Keywords
INTRODUCTION
Heart failure (HF) is a health problem of growing importance in the Western world due to a high prevalence1 in association with longer life expectancies, as well as to high mortality, comparable to that of cancer.2 A high percentage of patients hospitalized for HF present normal ventricular function,3 and therefore a better understanding of the mechanisms implicated in the onset and development of HF would allow optimal therapeutic strategies to be developed in order to control this 21st-century "epidemic."1
Collagen synthesis and degradation in the healthy heart is an ongoing balanced process4 that can become altered under certain clinical situations, such as ventricular hypertrophy of hypertensive origin5 or after acute myocardial infarction.6 A close correlation has been reported between the histological diagnosis of hypertensive myocardial fibrosis in animals7 and hypertensive patients6 and noninvasive biochemical markers of myocardial fibrosis,4 such as the C-terminal peptide of procollagen type I (PIP) which originates in procollagen type I through a C-terminal endopeptidase during conversion to collagen type I (CITP), or the telopeptide of collagen type I (CITP) which contains the C-terminal end originated by degradation of collagen type I by a collagenase.
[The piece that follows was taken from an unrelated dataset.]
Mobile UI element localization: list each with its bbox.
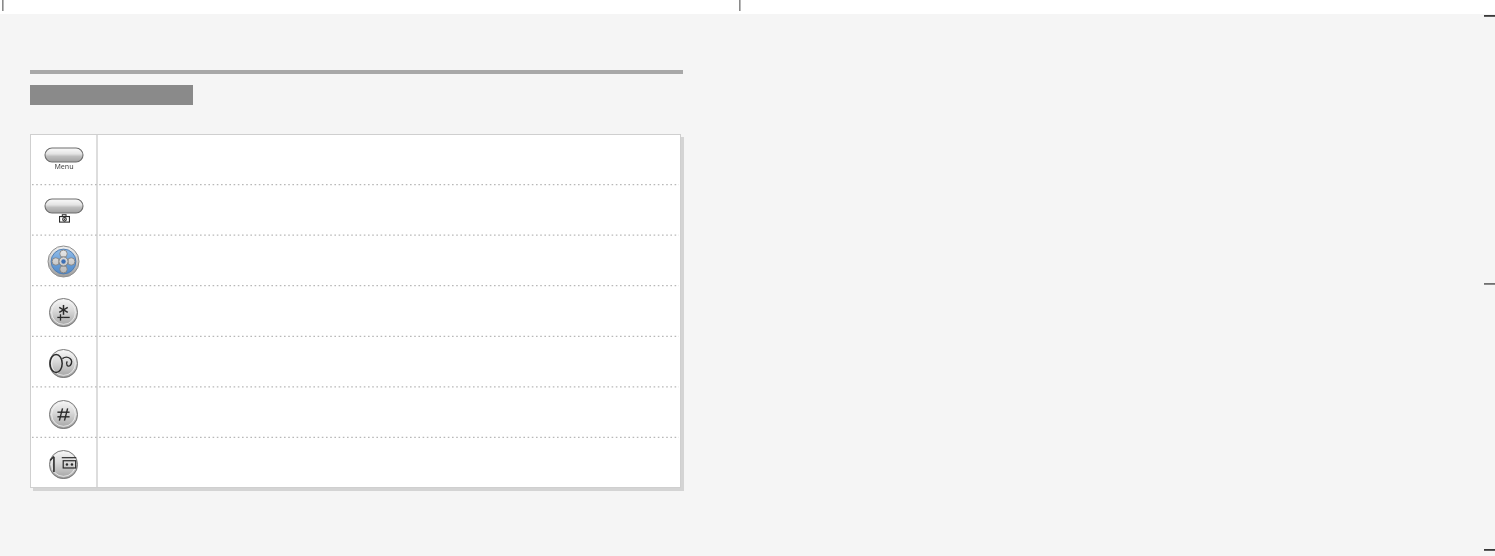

Although there are several types of collagen, collagen type I is more abundant in myocardial fibrosis than collagen type III.8 In addition, collagen type I is the one most closely correlated with histological myocardial fibrosis and which has normalization of its values and histological fibrosis grade after various therapeutic actions.9
The purpose of this study was to analyze the relationship between these collagen type I synthesis and degradation markers (PIP and CITP) in a group of patients hospitalized for HF with and without left ventricular systolic dysfunction compared to a control group.
PATIENTS AND METHODS
We studied 70 patients admitted to our hospital between September 2000 and April 2001 for HF, 35 with depressed left ventricular systolic function (group A) and 35 with preserved ventricular systolic function (group B). Heart failure was diagnosed according to the European Society of Cardiology criteria and based on the presence of symptoms and signs of HF with objective evidence of some structural or functional anomaly of the heart visualized on echocardiography. We excluded patients with renal insufficiency (plasma creatinine >2 mg/dL), liver, autoimmune, or bone metabolism disease, major trauma or surgery in the recent past (last 3 months), and extensive wounds. Thirty subjects with no heart disease were used as a control group. These subjects were of similar age, with no cardiac history, who had come to our office for an electrocardiogram prior to surgery.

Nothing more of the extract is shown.